The importance of buy-in
Even the best sustainability proposals fail when there isn’t buy-in from all parties. “In order to push an initiative through you need to communicate with all your stakeholders,” said Lisa Diegel, Director of Global Sustainability at Faherty. “From the CEO down through management, production, to all levels, even interns. Everybody needs to be on the same path or you will continue to run into roadblocks.” Diegel has worked for brands as diverse as Arizia, Ralph Lauren, Marc Jacobs, and Supreme, specializing in sustainability for the latter two but, whether convincing the powers-that-be within a luxury conglomerate or a small team at a cult skatewear brand, the takeaway is the same. You must eliminate the friction by convincing everyone that the proposal is a winning one.

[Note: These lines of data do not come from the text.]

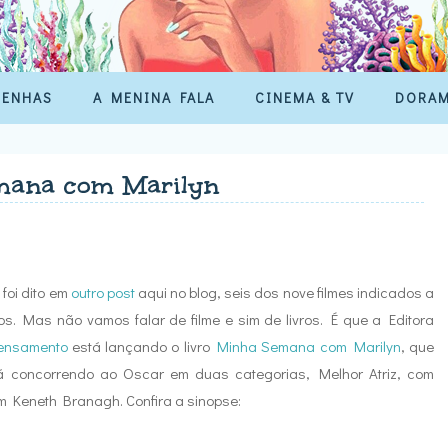
SENHAS
A MENINA FALA
CINEMA & TV
DORA
ana com Marilyn
foi dito em
outro post
aqui no blog, seis dos nove filmes indicados a
os. Mas não vamos falar de filme e sim de livros. É que a Editora
Pensamento
está lançando o livro
Minha Semana com Marilyn
, que
 concorrendo ao Oscar em duas categorias, Melhor Atriz, com
om Keneth Branagh. Confira a sinopse:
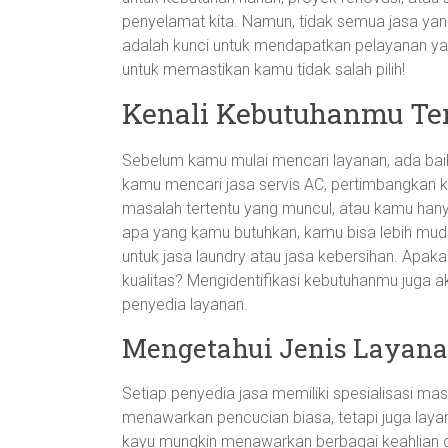
penyelamat kita. Namun, tidak semua jasa yang
adalah kunci untuk mendapatkan pelayanan y
untuk memastikan kamu tidak salah pilih!
Kenali Kebutuhanmu Ter
Sebelum kamu mulai mencari layanan, ada bai
kamu mencari jasa servis AC, pertimbangkan k
masalah tertentu yang muncul, atau kamu han
apa yang kamu butuhkan, kamu bisa lebih mu
untuk jasa laundry atau jasa kebersihan. Apak
kualitas? Mengidentifikasi kebutuhanmu jug
penyedia layanan.
Mengetahui Jenis Layan
Setiap penyedia jasa memiliki spesialisasi mas
menawarkan pencucian biasa, tetapi juga laya
kayu mungkin menawarkan berbagai keahlian d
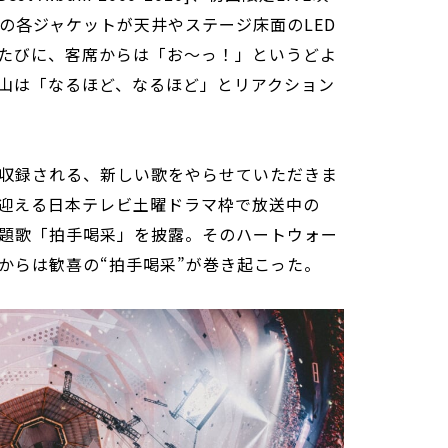
盤の各ジャケットが天井やステージ床面のLED
たびに、客席からは「お〜っ！」というどよ
山は「なるほど、なるほど」とリアクション
収録される、新しい歌をやらせていただきま
迎える日本テレビ土曜ドラマ枠で放送中の
題歌「拍手喝采」を披露。そのハートウォー
からは歓喜の“拍手喝采”が巻き起こった。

Lean into mistakes and let your failures go public
Cancel culture makes brands reluctant to talk about what they’re working on in case it doesn’t work out. But progress only happens when brands are willing to try and fail, even at the risk of being called out. “We’re innovators, driven by trial and error,” said Camen Gama, Director of Circular Design at Eileen Fisher, who prefers the word evolution over the word failure.
Ganni and Patagonia are examples of brands whose marketing has leaned into the contradiction of bring product-based companies that also want to address overconsumption and environmentalism. Sustainability is not about being perfect. When brands present what they are doing and are transparent about their commitments, there is no shame in stumbling along the way to meeting those commitments. We should almost view imperfection as the opposite of greenwashing.

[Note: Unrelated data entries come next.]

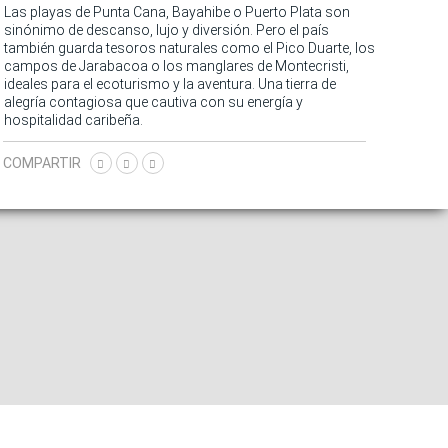
Las playas de Punta Cana, Bayahibe o Puerto Plata son
sinónimo de descanso, lujo y diversión. Pero el país
también guarda tesoros naturales como el Pico Duarte, los
campos de Jarabacoa o los manglares de Montecristi,
ideales para el ecoturismo y la aventura. Una tierra de
alegría contagiosa que cautiva con su energía y
hospitalidad caribeña.
COMPARTIR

Diegel gives the following advice to brands that are paralyzed by fear of making the wrong move: “Be honest. Think really carefully about what you say. Is it the truth, and can it be accredited or backed up with a certificate from a reputable organization?”
The Higg Index is not obsolete
Since the non-profit organization Sustainable Apparel Coalition launched the Higg Index in 2012 it had become a valuable support for brands to accurately measure and score a company or product's sustainability performance. That is, until it came under scrutiny this summer for containing misleading information. Now brands are left wondering where to look for trustworthy sustainability tracking data. But Diegel says the criticism does not negate the Higg's value.
“Higg has a lot of great tools and the criticism of its MSI (Material Sustainability Index) was due to lack of good, comparable data, and the Higg has to correct that,” said Diegel. "It’s good for these organizations to come under scrutiny and face criticism. They should be called out on weaknesses and any good organization will use the opportunity to correct itself, move on and become better. Don’t throw out the baby with the bathwater.”
Connecting and networking are the most important skills in the sustainability field and transparency fuels both. At Eileen Fisher, Gama provides tours to industry professionals who want to see how the company operates. "People are going to help you and you can’t do this alone,” said Gama. “We are here to share whatever we know."
An interesting proposal for companies to ensure all staff are equally invested in the vision for a more sustainable industry could be to build sustainability goals into the annual employee KPI (Key Performance Indicators) reviews. Promotions and pay raises are often tied to these reviews so it is in everyone's immediate interest to demonstrate that they are meeting these goals as part of their professional development. Even in a company as known for it as Eileen Fisher, there isn’t a team dedicated to sustainability. “It is ingrained in each of us," said Gama. “But even then, it’s difficult to convince everybody.”
Research like your life, and the planet’s, depend on it
Gama considers herself an instigator whose job it is to try to push as many ideas as possible, even if some of them have taken as long as four years to come to fruition. Sustainability is not an area for those interested in instant gratification. Gama offered the following advice for designers, product developers, managers or anyone else working within a company who is determined to make a difference but finding the road difficult. “I go do my research and, by the time I present, I have already talked to half the industry, found out who my partners are, if this idea is possible, how to do it, who internally will be my partner… Then when I have all that, I go to leadership and start being the annoying person who is like a broken record. That’s the approach I normally take because even at a sustainability-driven company it has to work, and we must make ends meet.”